El cielo era cada vez más azul. Nubes grandes se deslizaban por él como si estuvieran en una misión urgente. Estaba quedando una tarde de otoño maravillosa y ventosa. El tipo de tarde, en otra vida, cuando era libre, en que le encantaba deambular por el paseo marítimo, en particular por el camino al pie de los acantilados de Black Rock, por delante del puerto deportivo hacia Rottingdean.

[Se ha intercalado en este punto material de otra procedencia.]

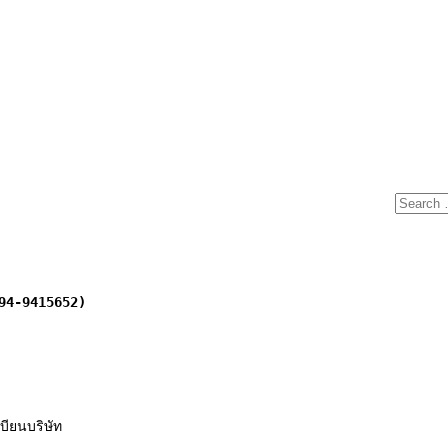
094-9415652)
เบียนบริษัท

Antes a su madre también le gustaba aquella caminata. A veces, iban toda la familia junta los domingos por la tarde: su madre, su padre y ella. Le encantaba cuando la marea estaba alta y las olas estallaban en las escolleras y a veces incluso subían hasta el espigón y la espuma les salpicaba.

Y hubo un tiempo, en algún momento de la noche de su infancia, en que recordaba haber sido feliz. ¿Fue antes de que comenzara a acompañar a su padre a las mansiones donde trabajaba? ¿Antes de ver que había gente que era distinta, que llevaba una vida distinta?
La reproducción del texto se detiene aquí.